- [Requirement] Could you copy the data that follows exactly as written, but drop the pictures?

BEGIN Given information

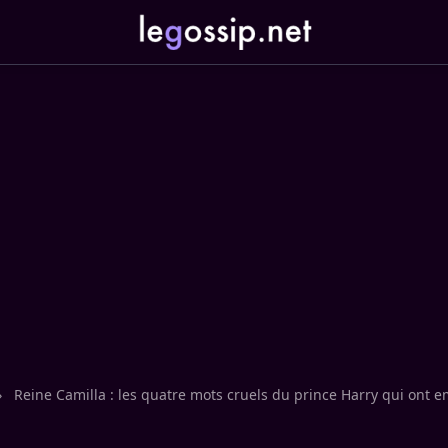
›
Reine Camilla : les quatre mots cruels du prince Harry qui ont 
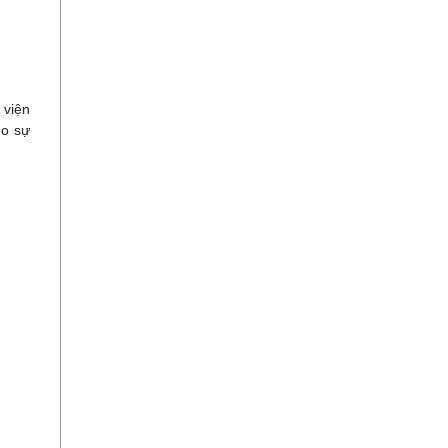
 viện
ho sự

END Given information

- [Finished task]
›
Reine Camilla : les quatre mots cruels du prince Harry qui ont 
 viện
ho sự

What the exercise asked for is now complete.